What I'm hearing in this article is that I can have a pterodactyl.
We are not doing Gain of Function!
We are merely enhancing desired traits, transmissibabilty modifications, lethality adjustments, via Directed Evolution!
On the other hand, we're basically in a situation described by Mark Crispin Miller; people who call reality a "conspiracy theory" are people whose worlds would be totally destroyed by acknowledging the truth, so they cling to whatever will let them continue to dwell in their carefully constructed, shape-shifting fantasy. Everyone else (and I don't know what percentage of people this is) acknowledges, at least to himself, the truth. I guess we'll see whether it makes a damned bit of difference in what happens next. Good to see my local jackwagon (Rubio) is focused on the key issue of classified documents in Biden's underwear drawer, instead of maybe the totalitarian and utterly creepy goings-on at FDA and CDC. Walensky just gave herself a boatload of additional power, and no one in Congress batted an eye. Too busy figuring out how to escalate our proxy war and benefit their cronies in the arms industry, I guess.
I’ve commented on this thread already, but I have a serious and relevant story to share that quite literally just happened 5 minutes ago. I’m a professional civil engineer that works for a small consulting firm. The firm just started a “climate change adaptation and response” department, where a fellow who works in this new department emailed me 3 weeks ago if he could muscle into one of my recent projects to push his new mandates on “considering the climate”. My project is literally the design of a small drainage ditch to collect spring melt water. I emailed him this morning that I’m not interested in anything that will cost the client money if it’s not quantifiable (I asked him if he had some numbers for me I could use that would alter my ditch design). He just emailed me back saying “akschewally we do have numbers on this that all good engineers should be considering this”…then linked me to a Canadian government webpage that just waxes poetically about the dangers of climate change (no numbers, and no data). Then in the last half of the email he admits that he can’t quantify anything but he can give me a “qualitative” write up on it and the importance of considering it. So I was wrong to suggest that he supply me data for my design. He can supply data…if by data it is meant that he can write me a rant about how important climate change is (“qualitative assessment”).

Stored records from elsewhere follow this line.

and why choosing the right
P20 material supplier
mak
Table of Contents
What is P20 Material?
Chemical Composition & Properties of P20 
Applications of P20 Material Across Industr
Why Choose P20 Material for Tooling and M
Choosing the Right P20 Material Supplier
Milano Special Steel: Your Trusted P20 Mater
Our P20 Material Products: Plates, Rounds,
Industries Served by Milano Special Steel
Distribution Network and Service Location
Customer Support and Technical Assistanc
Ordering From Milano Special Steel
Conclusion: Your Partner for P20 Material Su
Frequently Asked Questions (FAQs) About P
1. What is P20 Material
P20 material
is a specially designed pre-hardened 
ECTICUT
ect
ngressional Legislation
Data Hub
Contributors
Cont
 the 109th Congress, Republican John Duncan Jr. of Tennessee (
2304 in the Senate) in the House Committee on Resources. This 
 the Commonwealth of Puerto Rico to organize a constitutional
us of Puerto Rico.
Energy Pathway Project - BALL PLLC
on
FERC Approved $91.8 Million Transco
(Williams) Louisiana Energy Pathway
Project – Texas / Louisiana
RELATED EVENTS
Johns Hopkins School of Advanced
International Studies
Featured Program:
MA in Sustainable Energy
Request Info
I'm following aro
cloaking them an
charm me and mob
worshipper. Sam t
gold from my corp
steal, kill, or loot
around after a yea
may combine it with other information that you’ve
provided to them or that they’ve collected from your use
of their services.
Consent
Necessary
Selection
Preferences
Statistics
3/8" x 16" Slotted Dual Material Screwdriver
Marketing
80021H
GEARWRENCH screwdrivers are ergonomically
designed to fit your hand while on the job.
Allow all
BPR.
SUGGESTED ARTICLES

We are not attempting same-sentence hypocrisy. We are merely satire deficient.
Damn this is easy. I am in the wrong job.
This is bunk. I know because I pre-bunked your de-bunk from the bunk you de-bunked. Re-bunking some bunk doesn’t unbunk the de-bunk which I pre-bunked.
Fact. Checked.
Oh boy, Chris, you make the pain go away, if only for a few minutes. On that note, I am grateful for the protection your factcheck has provided. Amen.

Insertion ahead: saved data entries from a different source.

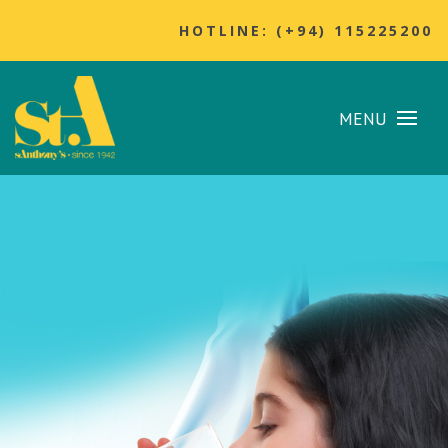
HOTLINE: (+94) 115225200
MENU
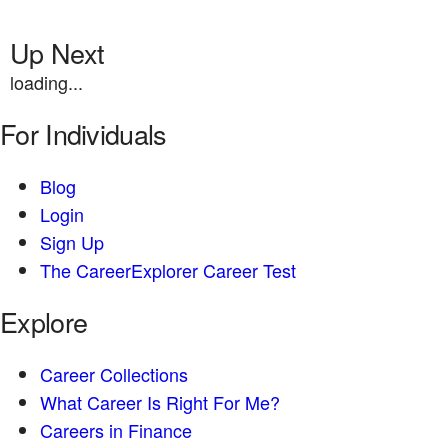
Up Next
loading...
For Individuals
Blog
Login
Sign Up
The CareerExplorer Career Test
Explore
Career Collections
What Career Is Right For Me?
Careers in Finance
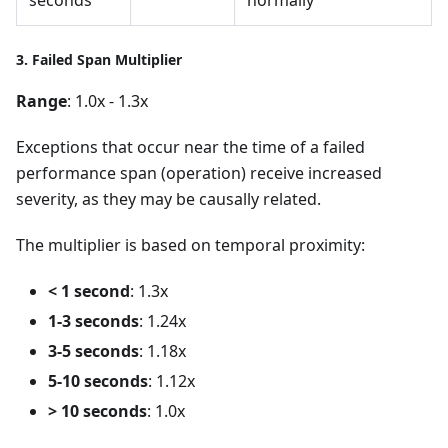
3. Failed Span Multiplier
Range
: 1.0x - 1.3x
Exceptions that occur near the time of a failed
performance span (operation) receive increased
severity, as they may be causally related.
The multiplier is based on temporal proximity:
< 1 second
: 1.3x
1-3 seconds
: 1.24x
3-5 seconds
: 1.18x
5-10 seconds
: 1.12x
> 10 seconds
: 1.0x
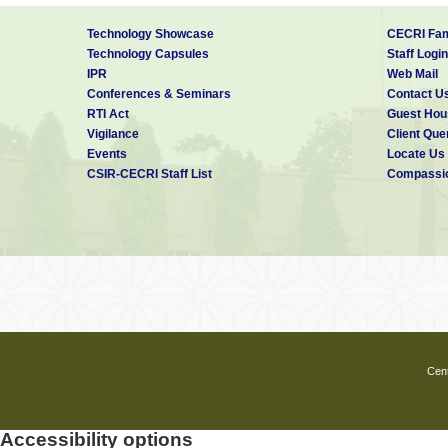
Technology Showcase
CECRI Fam
Technology Capsules
Staff Login
IPR
Web Mail
Conferences & Seminars
Contact U
RTI Act
Guest Hou
Vigilance
Client Que
Events
Locate Us
CSIR-CECRI Staff List
Compassio
Cent
Accessibility options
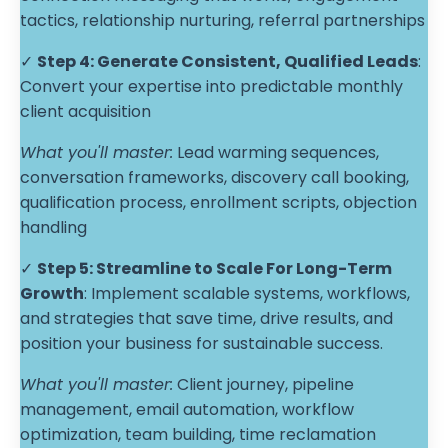
tactics, relationship nurturing, referral partnerships
✓
Step 4:
Generate Consistent, Qualified Leads
:
Convert your expertise into predictable monthly
client acquisition
What you'll master:
Lead warming sequences,
conversation frameworks, discovery call booking,
qualification process, enrollment scripts, objection
handling
✓
Step 5:
Streamline to Scale For Long-Term
Growth
: Implement scalable systems, workflows,
and strategies that save time, drive results, and
position your business for sustainable success.
What you'll master:
Client journey, pipeline
management, email automation, workflow
optimization, team building, time reclamation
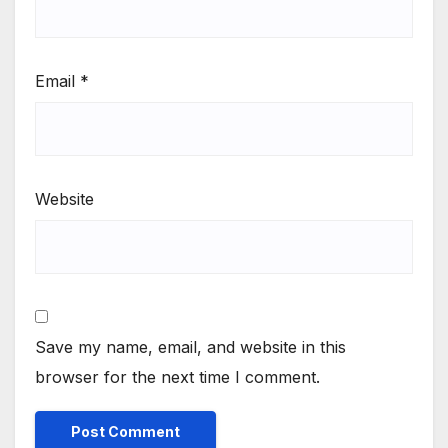
Email
*
Website
Save my name, email, and website in this
browser for the next time I comment.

Someone need to make a list or website for all the conspiracy theories that are no longer untrue. Then I can send it to my family and friends who think I need a tin foil hat.
The irritating thing is that if even a single human uses the slightly inaccurate term "banned," this style of "fact-checking" will continue. Imagine if the media held, say, the federal government or Pfizer employees to this standard.
Some idiot <----- "Menthol Cigarettes are not banned you just can't get them anymore."
How can I get a job as fact checker? Looks easy!
Fucken GOLD.
Another brilliant satire Mr. Bray! Kudos!